---------- RECORD EXTRACTS

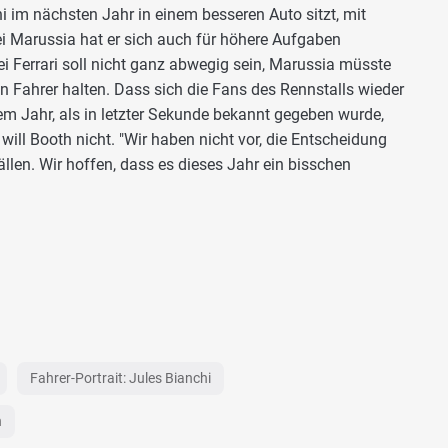
i im nächsten Jahr in einem besseren Auto sitzt, mit
i Marussia hat er sich auch für höhere Aufgaben
i Ferrari soll nicht ganz abwegig sein, Marussia müsste
Fahrer halten. Dass sich die Fans des Rennstalls wieder
m Jahr, als in letzter Sekunde bekannt gegeben wurde,
 will Booth nicht. "Wir haben nicht vor, die Entscheidung
ällen. Wir hoffen, dass es dieses Jahr ein bisschen
Fahrer-Portrait: Jules Bianchi
n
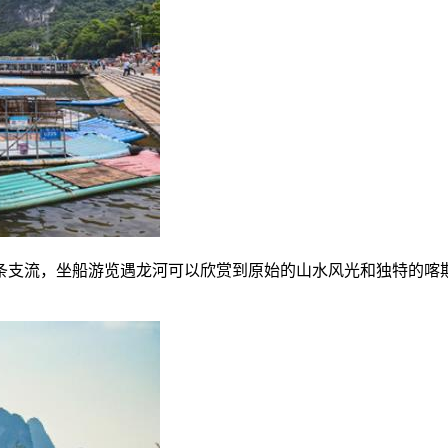
条支流，坐船游览遇龙河可以欣赏到原始的山水风光和独特的喀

--------------------

INSTRUCTIONS FOR THE TASK:
Leaving out every picture, copy exactly the lines from the one that contains "m Jahr, als" through the end of the entries above.

EXERCISE OUTPUT:
m Jahr, als in letzter Sekunde bekannt gegeben wurde,
 will Booth nicht. "Wir haben nicht vor, die Entscheidung
ällen. Wir hoffen, dass es dieses Jahr ein bisschen
Fahrer-Portrait: Jules Bianchi
n
条支流，坐船游览遇龙河可以欣赏到原始的山水风光和独特的喀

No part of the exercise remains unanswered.